Dev Narayan Chaudhary

Personal information
- Date of birth: 13 February 1972 (age 53)
- Place of birth: Kathmandu, Nepal
- Height: 1.73 m (5 ft 8 in)
- Position: Defender

Senior career*
- Years: Team / Apps / (Gls)
- 0000–2001: Nepal Police Club
- 2001–2002: Mohammedan SC
- 2002–2004: Nepal Police Club

International career
- 1994–2003: Nepal / 23 / (1)

= Dev Narayan Chaudhary =

Nepali footballer (born 1972)

Dev Narayan Chaudhary (देवनारायण चौधरी; born 13 February 1972) is a Nepali footballer who played as a defender.

==Life and career==
Chaudhary was born on 13 February 1972 in Kathmandu, Nepal. He played volleyball as a child. He is the son of Thakanlal Chaudhary and Godi Chaudhary. He mainly operated as a defender. He started his career with Nepalese side Nepal Police Club. In 2001, he signed for Indian side Mohammedan SC. In 2002, he returned to Nepalese side Nepal Police Club. After retiring from professional football, he lived in the United States. He has worked as a police officer. He has been married. He has a son.

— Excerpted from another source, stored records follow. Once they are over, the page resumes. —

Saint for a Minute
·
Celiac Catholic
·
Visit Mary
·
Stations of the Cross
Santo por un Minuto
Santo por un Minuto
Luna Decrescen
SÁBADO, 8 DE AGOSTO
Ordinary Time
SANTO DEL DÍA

Chaudhary was a Nepal international. He made twenty-three appearances and scored one goal while playing for the Nepal national football team. He played for the Nepal national football team for 1998 FIFA World Cup qualification and 2002 FIFA World Cup qualification. He helped the Nepal national football team achieve second place at the 1999 South Asian Games. He helped the Nepal national football team win the 1993 South Asian Games.